SUPERMAN: FLYBY - Another attempt to make a Superman film by people who don't seem to understand what makes Superman so special. Based on a script by JJ Abrams it would've been directed by McG and then Brett Ratner. It pretty much threw out the Superman comics instead going for a Superman by way of The X-Files. Maybe. I'm not totally sure what it was supposed to be to be honest, but the information that did come out would make you think Man Of Steel was a faithful adaptation of the character. It would be kind of interesting to see it as an animated movie though as it sounds like it could've made an interesting animated Elseworlds one shot.
JACK BLACK'S GREEN LANTERN - Again, this sounded bloody awful when it was rumoured. The idea was to take Green Lantern, turn him into a comedy adventure vehicle that would've seen Jack Black producing Looney Tunes type projections from his power ring.
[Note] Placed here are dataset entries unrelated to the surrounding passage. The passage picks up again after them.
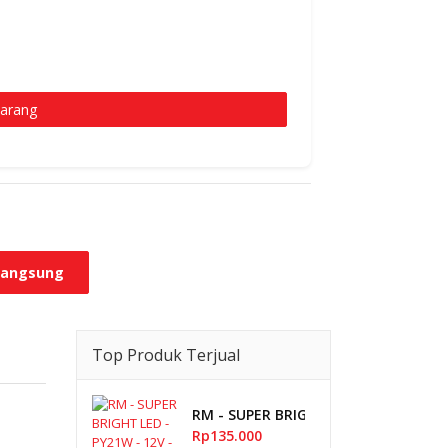
karang
 Langsung
Top Produk Terjual
RM - SUPER BRIGHT LED - PY21W - 12V
Rp135.000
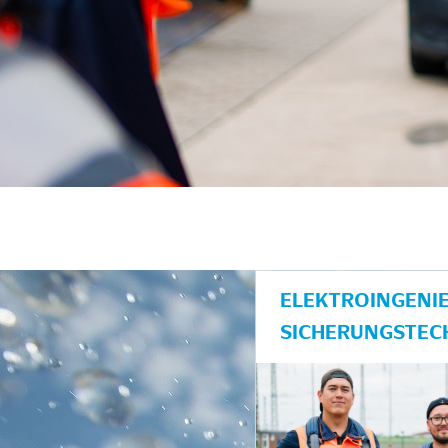
unkte anzeigen/schließen
ELEKTROINGENIE
SICHERUNGSTEC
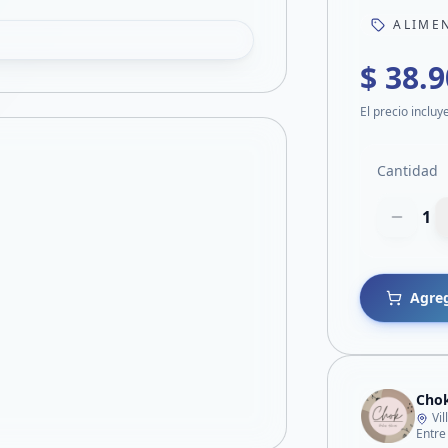
ALIME
$ 38.
El precio incluy
Cantidad
1
Agreg
Chok
Vi
Entre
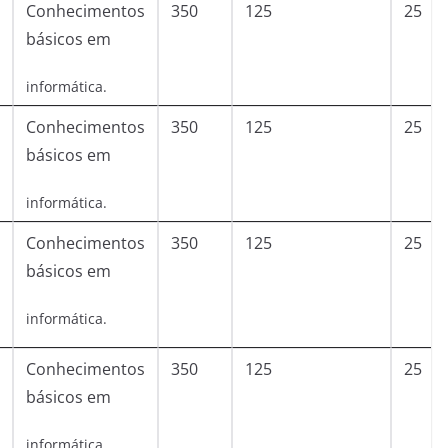
Conhecimentos
350
125
25
básicos em
informática.
Conhecimentos
350
125
25
básicos em
informática.
Conhecimentos
350
125
25
básicos em
informática.
Conhecimentos
350
125
25
básicos em
informática.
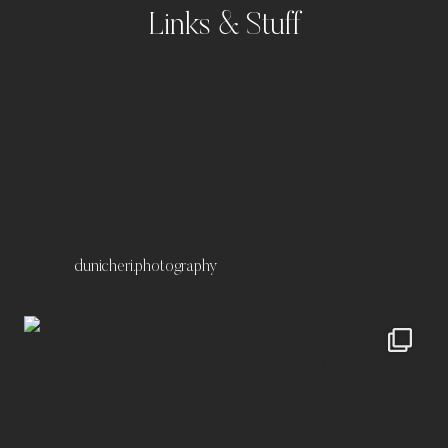
Links & Stuff
Portfolio
Kontakt
Impressum
Datenschutz
dunicheri.photography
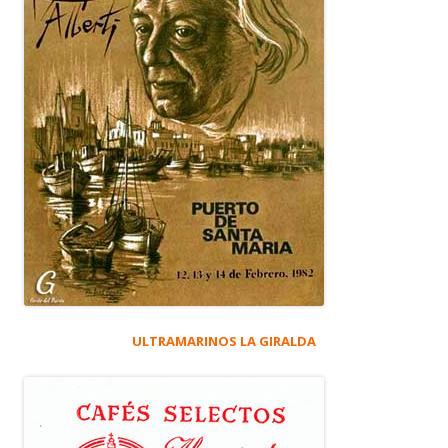
ULTRAMARINOS LA GIRALDA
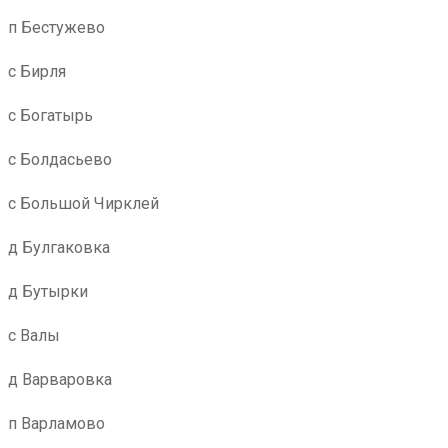
п Бестужево
с Бирля
с Богатырь
с Болдасьево
с Большой Чирклей
д Булгаковка
д Бутырки
с Валы
д Варваровка
п Варламово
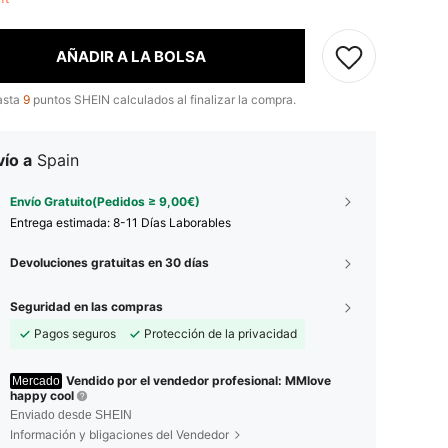
AÑADIR A LA BOLSA
asta
9
puntos SHEIN calculados al finalizar la compra.
ío a
Spain
Envío Gratuito(Pedidos ≥ 9,00€)
Entrega estimada:
8-11 Días Laborables
Devoluciones gratuitas en 30 días
Seguridad en las compras
Pagos seguros
Protección de la privacidad
Vendido por el vendedor profesional: MMlove
Mercado
happy cool
Enviado desde SHEIN
Información y bligaciones del Vendedor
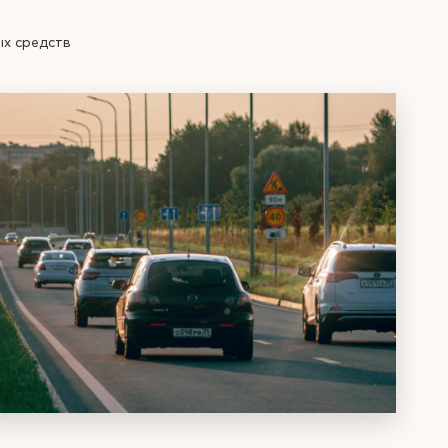
х средств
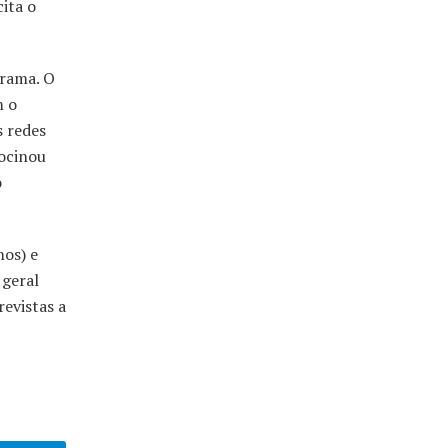
ita o
grama. O
m o
s redes
rocinou
o
mos) e
 geral
evistas a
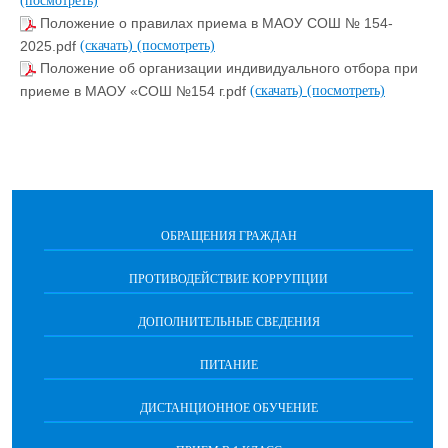
(посмотреть)
Положение о правилах приема в МАОУ СОШ № 154-
2025.pdf
(скачать)
(посмотреть)
Положение об организации индивидуального отбора при
приеме в МАОУ «СОШ №154 г.pdf
(скачать)
(посмотреть)
ОБРАЩЕНИЯ ГРАЖДАН
ПРОТИВОДЕЙСТВИЕ КОРРУПЦИИ
ДОПОЛНИТЕЛЬНЫЕ СВЕДЕНИЯ
ПИТАНИЕ
ДИСТАНЦИОННОЕ ОБУЧЕНИЕ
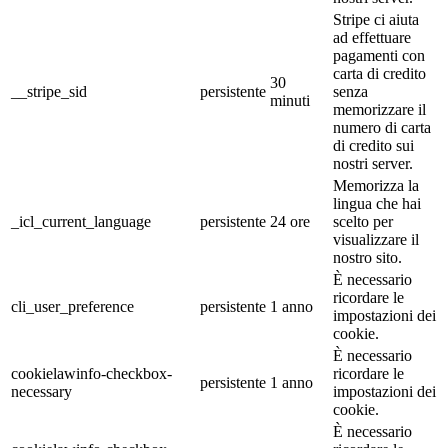
Stripe ci aiuta
ad effettuare
pagamenti con
carta di credito
30
__stripe_sid
persistente
senza
minuti
memorizzare il
numero di carta
di credito sui
nostri server.
Memorizza la
lingua che hai
_icl_current_language
persistente
24 ore
scelto per
visualizzare il
nostro sito.
È necessario
ricordare le
cli_user_preference
persistente
1 anno
impostazioni dei
cookie.
È necessario
cookielawinfo-checkbox-
ricordare le
persistente
1 anno
necessary
impostazioni dei
cookie.
È necessario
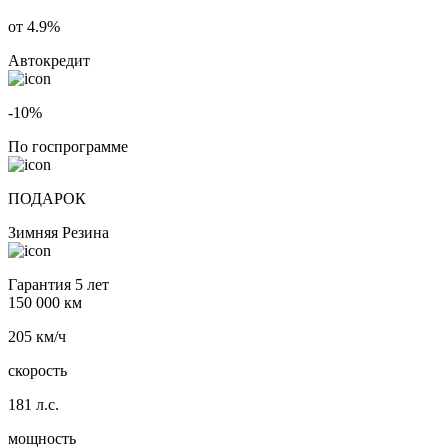
от 4.9%
Автокредит
-10%
По госпрограмме
ПОДАРОК
Зимняя Резина
Гарантия 5 лет
150 000 км
205 км/ч
скорость
181 л.с.
мощность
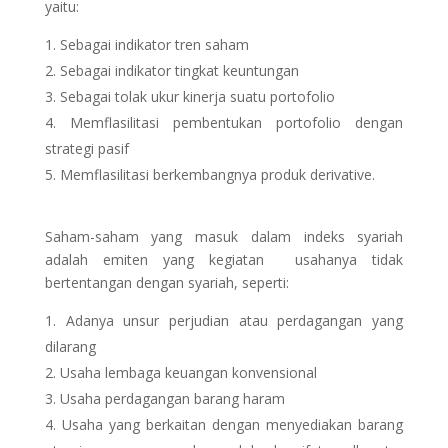
yaitu:
Sebagai indikator tren saham
Sebagai indikator tingkat keuntungan
Sebagai tolak ukur kinerja suatu portofolio
Memflasilitasi pembentukan portofolio dengan
strategi pasif
Memflasilitasi berkembangnya produk derivative.
Saham-saham yang masuk dalam indeks syariah
adalah emiten yang kegiatan usahanya tidak
bertentangan dengan syariah, seperti:
Adanya unsur perjudian atau perdagangan yang
dilarang
Usaha lembaga keuangan konvensional
Usaha perdagangan barang haram
Usaha yang berkaitan dengan menyediakan barang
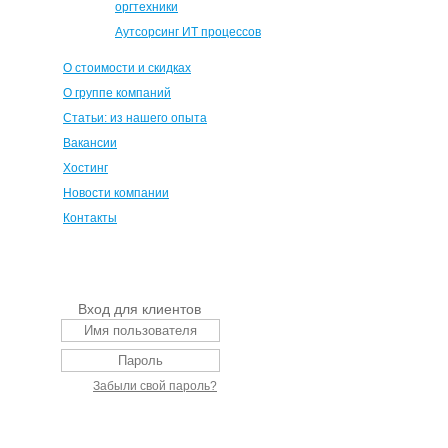
оргтехники
Аутсорсинг ИТ процессов
О стоимости и скидках
О группе компаний
Статьи: из нашего опыта
Вакансии
Хостинг
Новости компании
Контакты
Вход для клиентов
Забыли свой пароль?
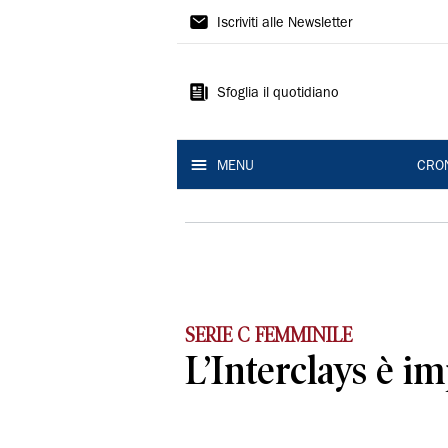
Gazzetta
Iscriviti alle Newsletter
di
Reggio
Sfoglia il quotidiano
MENU
CRO
SERIE C FEMMINILE
L’Interclays è im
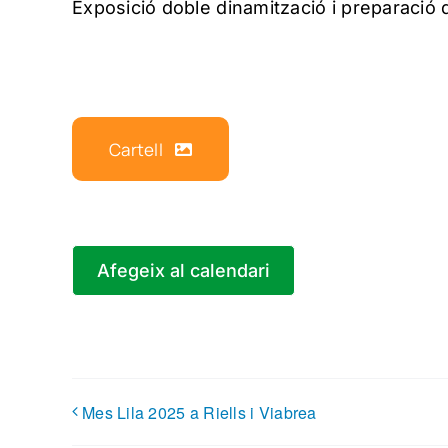
Exposició doble dinamització i preparació 
Cartell
Afegeix al calendari
Mes Lila 2025 a Riells i Viabrea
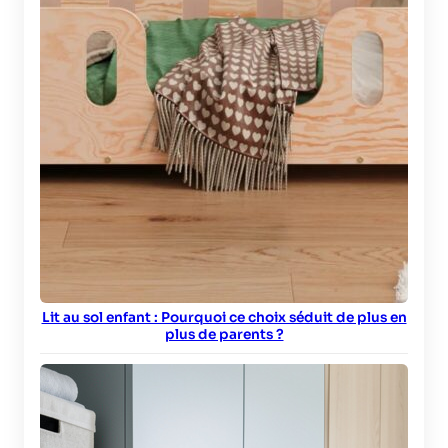
Lit au sol enfant : Pourquoi ce choix séduit de plus en
plus de parents ?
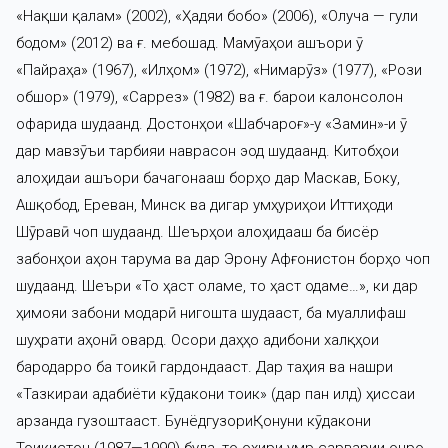
«Нақши қалам» (2002), «Ҳадяи бобо» (2006), «Олуча — гули
бодом» (2012) ва ғ. мебошад. Маҷмӯаҳои ашъори ӯ
«Пайраҳа» (1967), «Илҳом» (1972), «Нимарӯз» (1977), «Рози
обшор» (1979), «Саррез» (1982) ва ғ. барои калонсолон
офарида шудаанд. Достонҳои «Шабчароғ»-у «Замин»-и ӯ
дар мавзӯъи тарбияи наврасон эҷод шудаанд. Китобҳои
алоҳидаи ашъори бачагонааш борҳо дар Маскав, Боку,
Ашқобод, Ереван, Минск ва дигар ҷумҳуриҳои Иттиҳоди
Шӯравӣ чоп шудаанд. Шеърҳои алоҳидааш ба бисёр
забонҳои ҷаҳон тарҷума ва дар Эрону Афғонистон борҳо чоп
шудаанд. Шеъри «То ҳаст оламе, то ҳаст одаме…», ки дар
ҳимояи забони модарӣ нигошта шудааст, ба муаллифаш
шуҳрати ҷаҳонӣ овард. Осори даҳҳо адибони халқҳои
бародарро ба тоҷикӣ гардондааст. Дар таҳия ва нашри
«Тазкираи адабиёти кӯдакони тоҷик» (дар панҷ ҷилд) ҳиссаи
арзанда гузоштааст. БунёдгузориҚонуни кӯдакони
Тоҷикистон (1987—1990) буда, то охири умр сарварии онро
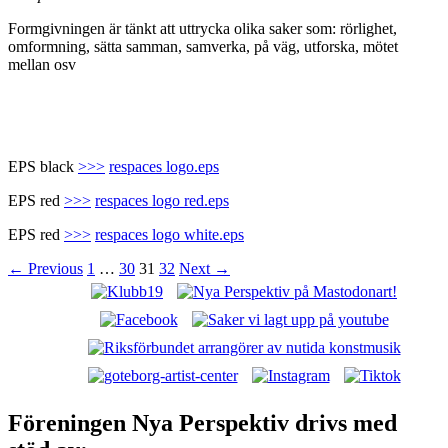
Formgivningen är tänkt att uttrycka olika saker som: rörlighet,
omformning, sätta samman, samverka, på väg, utforska, mötet
mellan osv
EPS black
>>>
respaces logo.eps
EPS red
>>>
respaces logo red.eps
EPS red
>>>
respaces logo white.eps
Posts
← Previous
1
…
30
31
32
Next →
navigation
Nya Perspektiv: Västerås alternativa
musikscen!
Föreningen Nya Perspektiv drivs med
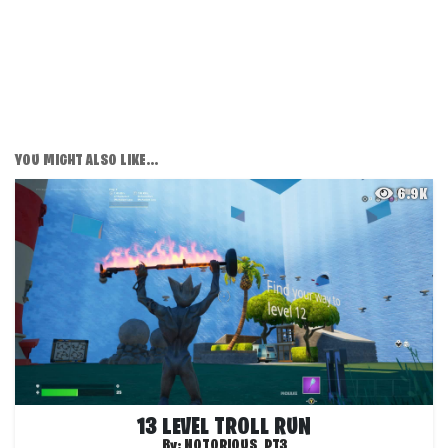
YOU MIGHT ALSO LIKE...
6.9K
13 LEVEL TROLL RUN
By:
NOTORIOUS_PT3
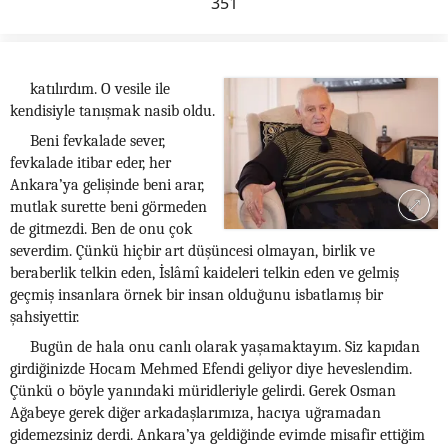
351
katılırdım. O vesile ile
kendisiyle tanışmak nasib oldu.
Beni fevkalade sever,
fevkalade itibar eder, her
Ankara’ya gelişinde beni arar,
mutlak surette beni görmeden
de gitmezdi. Ben de onu çok
severdim. Çünkü hiçbir art düşüncesi olmayan, birlik ve
beraberlik telkin eden, İslâmî kaideleri telkin eden ve gelmiş
geçmiş insanlara örnek bir insan olduğunu isbatlamış bir
şahsiyettir.
Bugün de hala onu canlı olarak yaşamaktayım. Siz kapıdan
girdiğinizde Hocam Mehmed Efendi geliyor diye heveslendim.
Çünkü o böyle yanındaki müridleriyle gelirdi. Gerek Osman
Ağabeye gerek diğer arkadaşlarımıza, hacıya uğramadan
gidemezsiniz derdi. Ankara’ya geldiğinde evimde misafir ettiğim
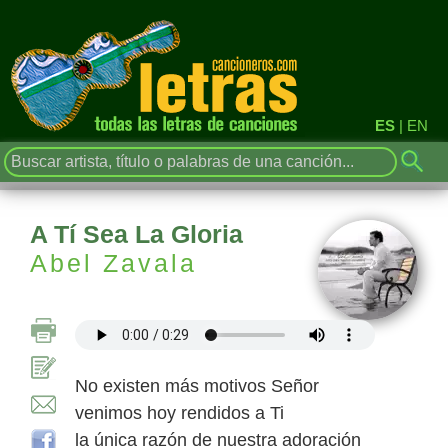
ES
|
EN
A Tí Sea La Gloria
Abel Zavala
No existen más motivos Señor
venimos hoy rendidos a Ti
la única razón de nuestra adoración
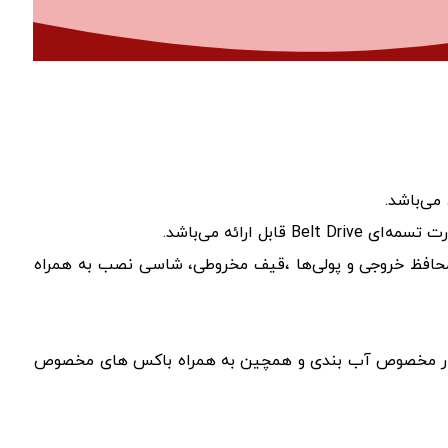
 (جوش صنعیت یا Co2)، پایه یاتاقان والکتروموتور، گارد محافظ خروجی و پولی‌ها ،قیف مخروطی، شاسی نصب به همراه
و مهره و نوار مخصوص آب بندی و همچین به همراه باکس های مخصوص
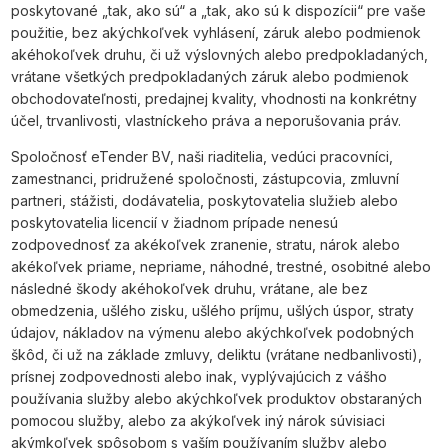
poskytované „tak, ako sú“ a „tak, ako sú k dispozícii“ pre vaše
použitie, bez akýchkoľvek vyhlásení, záruk alebo podmienok
akéhokoľvek druhu, či už výslovných alebo predpokladaných,
vrátane všetkých predpokladaných záruk alebo podmienok
obchodovateľnosti, predajnej kvality, vhodnosti na konkrétny
účel, trvanlivosti, vlastníckeho práva a neporušovania práv.
Spoločnosť eTender BV, naši riaditelia, vedúci pracovníci,
zamestnanci, pridružené spoločnosti, zástupcovia, zmluvní
partneri, stážisti, dodávatelia, poskytovatelia služieb alebo
poskytovatelia licencií v žiadnom prípade nenesú
zodpovednosť za akékoľvek zranenie, stratu, nárok alebo
akékoľvek priame, nepriame, náhodné, trestné, osobitné alebo
následné škody akéhokoľvek druhu, vrátane, ale bez
obmedzenia, ušlého zisku, ušlého príjmu, ušlých úspor, straty
údajov, nákladov na výmenu alebo akýchkoľvek podobných
škôd, či už na základe zmluvy, deliktu (vrátane nedbanlivosti),
prísnej zodpovednosti alebo inak, vyplývajúcich z vášho
používania služby alebo akýchkoľvek produktov obstaraných
pomocou služby, alebo za akýkoľvek iný nárok súvisiaci
akýmkoľvek spôsobom s vaším používaním služby alebo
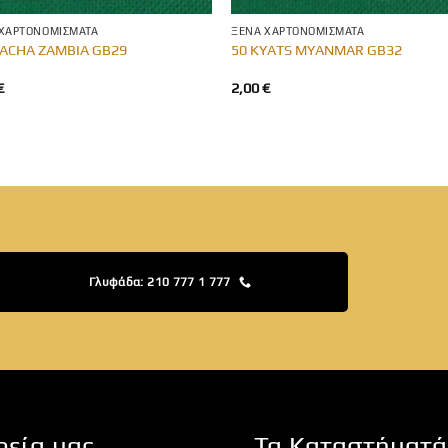
 ΧΑΡΤΟΝΟΜΊΣΜΑΤΑ
ΞΈΝΑ ΧΑΡΤΟΝΟΜΊΣΜΑΤΑ
ACHA ZAMBIA GB29
50 KYATS MYANMAR GB32
€
2,00
€
Γλυφάδα: 210 777 1 777
ρεία μας
Τα Καταστήματά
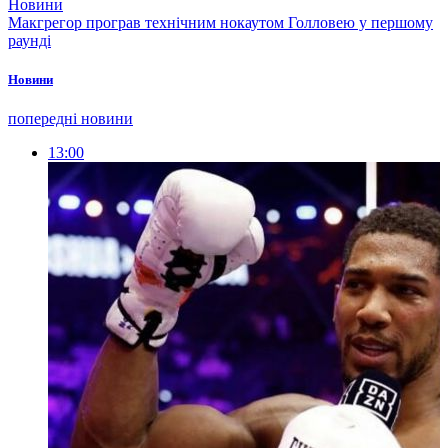
Новини
Макгрегор програв технічним нокаутом Голловею у першому
раунді
Новини
попередні новини
13:00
Basically it would seem it was a Green Lantern version of The Mask. Like Superman: Flyby, it could make an interesting one shot animated movie (you could especially play up the Looney Tunes style of animation or even tie it into Duck Dodgers at a push). To be fair, it couldn't be much worse than the Martin Campell version...
JAMES CAMERON'S AQUAMAN - Alright, so this film actually only exists in the world of Entourage, but we've taken it this far so why the heck not! In the world of Entourage Vincent Chase (Adrian Grenier) would've played Aquaman with Mandy Moore as Aquagirl and James Woods as the villain with James Cameron directing. It's such a wonderfully bonkers idea why wouldn't you want to see it? If that doesn't tempt you, in the world of Entourage the film grossed $116,844,144 in it's opening weekend (good luck James Wan) so it must've had something going for it.